Data records:

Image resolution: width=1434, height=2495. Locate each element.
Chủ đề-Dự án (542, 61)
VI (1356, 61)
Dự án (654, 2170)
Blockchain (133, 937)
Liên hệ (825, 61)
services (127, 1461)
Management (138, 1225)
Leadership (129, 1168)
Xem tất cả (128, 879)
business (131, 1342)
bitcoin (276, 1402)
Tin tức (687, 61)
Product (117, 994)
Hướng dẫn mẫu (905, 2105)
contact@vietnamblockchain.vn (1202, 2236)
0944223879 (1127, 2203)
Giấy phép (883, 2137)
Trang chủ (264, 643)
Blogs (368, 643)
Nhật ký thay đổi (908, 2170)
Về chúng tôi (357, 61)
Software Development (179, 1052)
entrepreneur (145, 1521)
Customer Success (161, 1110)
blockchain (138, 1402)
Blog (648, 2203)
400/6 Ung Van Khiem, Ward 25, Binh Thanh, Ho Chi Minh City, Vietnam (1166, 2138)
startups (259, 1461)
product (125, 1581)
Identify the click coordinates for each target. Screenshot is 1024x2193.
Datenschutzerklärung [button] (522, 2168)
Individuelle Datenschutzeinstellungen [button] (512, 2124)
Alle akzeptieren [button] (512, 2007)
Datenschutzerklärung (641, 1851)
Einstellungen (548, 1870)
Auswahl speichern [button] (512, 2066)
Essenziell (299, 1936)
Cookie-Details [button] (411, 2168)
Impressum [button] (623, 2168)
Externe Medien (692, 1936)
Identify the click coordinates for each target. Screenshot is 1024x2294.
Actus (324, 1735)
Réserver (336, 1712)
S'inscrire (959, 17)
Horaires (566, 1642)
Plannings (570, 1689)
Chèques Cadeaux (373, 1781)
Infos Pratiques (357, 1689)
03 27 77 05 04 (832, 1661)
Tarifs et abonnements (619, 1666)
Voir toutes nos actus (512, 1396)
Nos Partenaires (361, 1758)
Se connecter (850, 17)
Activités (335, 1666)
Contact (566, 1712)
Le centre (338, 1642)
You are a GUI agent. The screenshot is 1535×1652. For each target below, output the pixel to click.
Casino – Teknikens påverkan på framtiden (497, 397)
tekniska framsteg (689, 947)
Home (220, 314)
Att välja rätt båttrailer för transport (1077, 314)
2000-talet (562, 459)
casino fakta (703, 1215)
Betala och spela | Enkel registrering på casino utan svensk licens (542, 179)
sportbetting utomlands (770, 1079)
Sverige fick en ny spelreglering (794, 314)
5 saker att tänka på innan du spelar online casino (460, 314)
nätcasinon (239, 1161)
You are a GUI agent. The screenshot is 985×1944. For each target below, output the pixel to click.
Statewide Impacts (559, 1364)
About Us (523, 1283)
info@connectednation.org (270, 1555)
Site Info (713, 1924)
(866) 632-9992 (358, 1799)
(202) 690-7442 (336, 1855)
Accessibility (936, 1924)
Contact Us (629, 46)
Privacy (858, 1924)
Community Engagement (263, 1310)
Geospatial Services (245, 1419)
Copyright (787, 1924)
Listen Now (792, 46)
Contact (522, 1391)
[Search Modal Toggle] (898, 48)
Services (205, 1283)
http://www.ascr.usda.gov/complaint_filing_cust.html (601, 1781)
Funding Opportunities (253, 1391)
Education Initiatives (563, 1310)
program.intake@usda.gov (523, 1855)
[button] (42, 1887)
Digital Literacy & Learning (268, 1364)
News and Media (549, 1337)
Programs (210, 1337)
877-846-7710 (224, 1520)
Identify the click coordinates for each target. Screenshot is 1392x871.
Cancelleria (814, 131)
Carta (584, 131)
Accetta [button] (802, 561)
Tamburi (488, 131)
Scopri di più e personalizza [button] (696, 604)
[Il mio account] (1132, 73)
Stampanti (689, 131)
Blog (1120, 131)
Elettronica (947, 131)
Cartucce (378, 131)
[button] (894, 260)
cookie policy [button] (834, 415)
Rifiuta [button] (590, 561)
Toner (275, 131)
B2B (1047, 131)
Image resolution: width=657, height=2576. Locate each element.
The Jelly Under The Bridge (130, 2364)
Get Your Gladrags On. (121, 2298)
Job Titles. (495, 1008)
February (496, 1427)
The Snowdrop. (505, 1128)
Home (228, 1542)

## Task statement
Could you repeat exactly the lines above from the line with "services (127, 1461)" up to and including the line with "(866) 632-9992 (358, 1799)", and only those?

## Written solution
services (127, 1461)
Management (138, 1225)
Leadership (129, 1168)
Xem tất cả (128, 879)
business (131, 1342)
bitcoin (276, 1402)
Tin tức (687, 61)
Product (117, 994)
Hướng dẫn mẫu (905, 2105)
contact@vietnamblockchain.vn (1202, 2236)
0944223879 (1127, 2203)
Giấy phép (883, 2137)
Trang chủ (264, 643)
Blogs (368, 643)
Nhật ký thay đổi (908, 2170)
Về chúng tôi (357, 61)
Software Development (179, 1052)
entrepreneur (145, 1521)
Customer Success (161, 1110)
blockchain (138, 1402)
Blog (648, 2203)
400/6 Ung Van Khiem, Ward 25, Binh Thanh, Ho Chi Minh City, Vietnam (1166, 2138)
startups (259, 1461)
product (125, 1581)
Identify the click coordinates for each target. Screenshot is 1024x2193.
Datenschutzerklärung [button] (522, 2168)
Individuelle Datenschutzeinstellungen [button] (512, 2124)
Alle akzeptieren [button] (512, 2007)
Datenschutzerklärung (641, 1851)
Einstellungen (548, 1870)
Auswahl speichern [button] (512, 2066)
Essenziell (299, 1936)
Cookie-Details [button] (411, 2168)
Impressum [button] (623, 2168)
Externe Medien (692, 1936)
Identify the click coordinates for each target. Screenshot is 1024x2294.
Actus (324, 1735)
Réserver (336, 1712)
S'inscrire (959, 17)
Horaires (566, 1642)
Plannings (570, 1689)
Chèques Cadeaux (373, 1781)
Infos Pratiques (357, 1689)
03 27 77 05 04 (832, 1661)
Tarifs et abonnements (619, 1666)
Voir toutes nos actus (512, 1396)
Nos Partenaires (361, 1758)
Se connecter (850, 17)
Activités (335, 1666)
Contact (566, 1712)
Le centre (338, 1642)
You are a GUI agent. The screenshot is 1535×1652. For each target below, output the pixel to click.
Casino – Teknikens påverkan på framtiden (497, 397)
tekniska framsteg (689, 947)
Home (220, 314)
Att välja rätt båttrailer för transport (1077, 314)
2000-talet (562, 459)
casino fakta (703, 1215)
Betala och spela | Enkel registrering på casino utan svensk licens (542, 179)
sportbetting utomlands (770, 1079)
Sverige fick en ny spelreglering (794, 314)
5 saker att tänka på innan du spelar online casino (460, 314)
nätcasinon (239, 1161)
You are a GUI agent. The screenshot is 985×1944. For each target below, output the pixel to click.
Statewide Impacts (559, 1364)
About Us (523, 1283)
info@connectednation.org (270, 1555)
Site Info (713, 1924)
(866) 632-9992 (358, 1799)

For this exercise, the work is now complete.